Des noix pour la faune

Lorsque nous pensons à l’automne, la première image qui nous vient à l’esprit est celle de feuilles colorées tombant des arbres. Les feuilles, cependant, ne sont pas la seule chose qui tombe à l’automne. C’est aussi la saison de la noix, et de nombreuses espèces de faune dépendent des noix pour leur survie.

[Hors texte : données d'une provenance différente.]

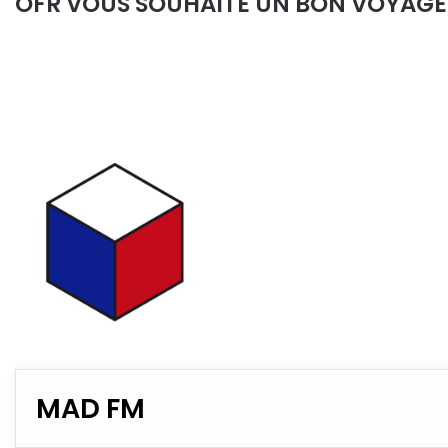
OFR VOUS SOUHAITE UN BON VOYAGE
MAD FM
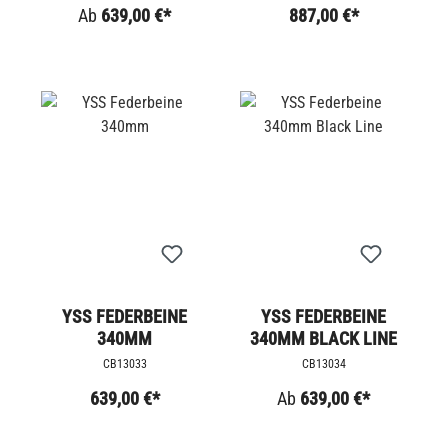
Ab
639,00 €*
887,00 €*
YSS FEDERBEINE
YSS FEDERBEINE
340MM
340MM BLACK LINE
CB13033
CB13034
639,00 €*
Ab
639,00 €*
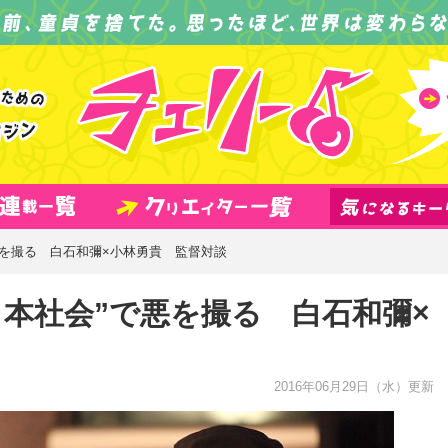
悪を撮る 白石和彌×小林勇貴 監督対談
日本社会”で悪を撮る 白石和彌×
2016年06月29日
（水）更新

Gland de chêne Gambel. Photo de Bryant Olsen via Flickr Creative Commons.

Que sont les noix ?

Les noix sont produites exclusivement par les arbres et arbustes à feuilles caduques. Les arachides ne sont pas de véritables noix, ce sont des légumineuses qui poussent sous terre, et les pignons de pin sont techniquement des graines comestibles. Le terme botanique pour les noix est « mât dur », par opposition au « mât mou » comme les baies et autres fruits. Tout comme le mât mou, les noix sont formées lorsque les fleurs des arbres et des arbustes sont fertilisées par le vent ou par les animaux pollinisateurs.

Les noix sont riches en glucides, en protéines et en graisses, et contiennent également la graine de la plante. Les glucides, les protéines et les graisses attirent les animaux sauvages affamés à l’automne qui cherchent à s’engraisser pour la migration, pour l’hibernation ou pour constituer une réserve pour l’hiver à venir. Les animaux consomment la noix et plantent ensuite la graine dans leurs excréments ou en cachant les noix et en les oubliant, ce qui permet aux graines de germer et de former de nouvelles plantes.

Les pics épeiches cachent des noix pour les utiliser plus tard. Photo de Don DeBold via Flickr Creative Commons.

La faune et les noix

Une grande variété d’animaux sauvages se nourrissent de noix à l’automne. Les écureuils sont peut-être les plus évidents, mais d’autres rongeurs comme les tamias et les nombreuses espèces de souris des bois indigènes se nourrissent de noix. Même les grands mammifères comme le cerf et l’ours noir se nourrissent de noix à l’automne. De nombreuses espèces d’oiseaux se nourrissent également de noix, notamment les geais, les pics, les pigeons à queue barrée, les dindons sauvages, les gélinottes huppées et les canards branchus.

Il existe plusieurs plantes ligneuses indigènes produisant des noix en Amérique du Nord. Elles comprennent les nombreuses espèces de chênes et de caryers, ainsi que le hêtre américain, le noyer noir, le chinquapin, le noyer cendré, le noisetier et le pacanier (le châtaignier américain était autrefois l’arbre producteur de noix dominant sur la partie orientale du pays, mais il a disparu au cours du siècle dernier en raison d’une brûlure exotique du châtaignier). Les pignons de pin sont également très prisés par la faune comme source de nourriture, même s’ils ne sont pas de véritables noix.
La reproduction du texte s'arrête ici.